Spark dataframe provides the repartition function to partition the dataframe by a specified column and/or a specified number of partitions. However, for some use cases, the repartition function doesn’t work in the way as required. For example, in the previous blog post, Handling Embarrassing Parallel Workload with PySpark Pandas UDF, we want to repartition the traveller dataframe so that the travellers from a travel group are placed into a same partition. As it takes a decent amount of time to run the group travel planning algorithm on each travel group, we want the travel groups are evenly spread into different partitions so that the tasks running in parallel will take similar amount of time.
However, when running the repartition function on the traveller dataframe, the travel groups are not evenly distributed.
After printed the content of each partition, we can see that the travellers from same travel group are indeed placed into the same partition, however, some partitions are allocated with more travel groups while some other partitions are empty with no travel group allocated.
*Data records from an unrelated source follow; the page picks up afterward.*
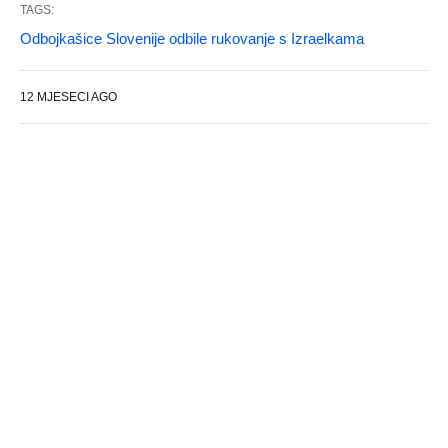
TAGS:
Odbojkašice Slovenije odbile rukovanje s Izraelkama
12 MJESECI AGO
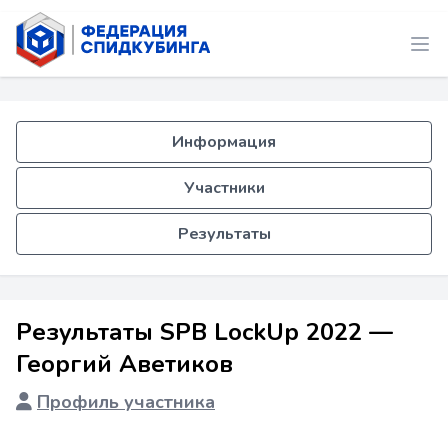
Информация
Участники
Результаты
Результаты SPB LockUp 2022 —
Георгий Аветиков
Профиль участника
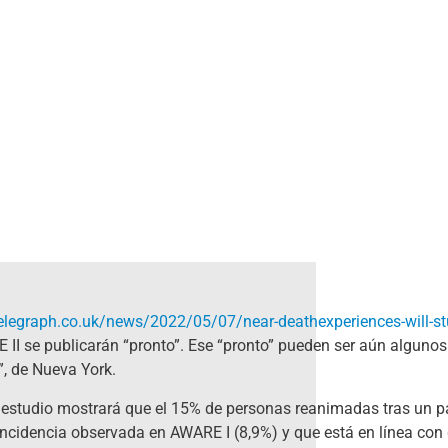
elegraph.co.uk/news/2022/05/07/near-deathexperiences-will-st
E II se publicarán “pronto”. Ese “pronto” pueden ser aún algun
”, de Nueva York.
 estudio mostrará que el 15% de personas reanimadas tras un p
cidencia observada en AWARE I (8,9%) y que está en línea con d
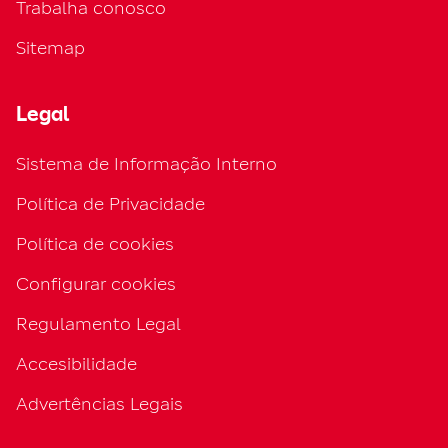
Trabalha conosco
Sitemap
Legal
Sistema de Informação Interno
Política de Privacidade
Política de cookies
Configurar cookies
Regulamento Legal
Accesibilidade
Advertências Legais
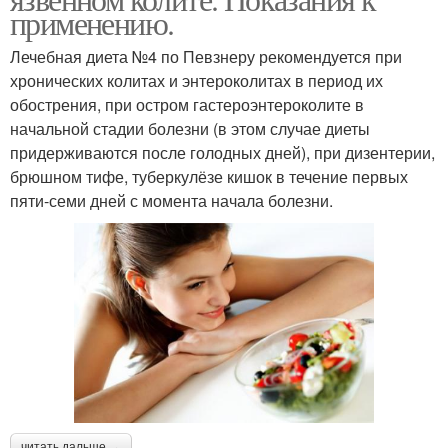
применению.
Лечебная диета №4 по Певзнеру рекомендуется при
хронических колитах и энтероколитах в период их
обострения, при остром гастероэнтероколите в
начальной стадии болезни (в этом случае диеты
придерживаются после голодных дней), при дизентерии,
брюшном тифе, туберкулёзе кишок в течение первых
пяти-семи дней с момента начала болезни.
читать дальше →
The reason for that is due to the default partitioner, HashPartitioner, used by the dataframe. The HashPartitioner decides the partition through calculating the mod of the HashCode of the partition key (e.g., “GroupID” in our example) and the number of the partitions. Depending on the hashcode of the travel group ids, multiple travel groups may end up with same mod value.
To enforce an evenly distributed partitions, we can create a custom partitioner to return an unique integer value for each travel group. For example, as the following snapshot shown, we can first define a dictionary to map the id of a travel group to the index of the travel group in a list with all the travel groups. In this way, the mapped index is unique for each travel group. We then create a custom partitioner to take the group id as parameter which will be used to get mapped index from the dictionary and the return the index as output of the custom partitioner.
Now we have the custom partitioner created, however, there is no function available for applying a custom partitioner on a dataframe. Instead, we can use the partitionBy function of the RDD associated with the dataframe, i.e. df.rdd.partitionBy({number of Partitions}, {custom partitioner}), to apply the custom partitioner. As the partitionBy function only supports key-value paired RDD, we need first map the data rows in the RDD to key-value pairs where key is the group id and value is the data row.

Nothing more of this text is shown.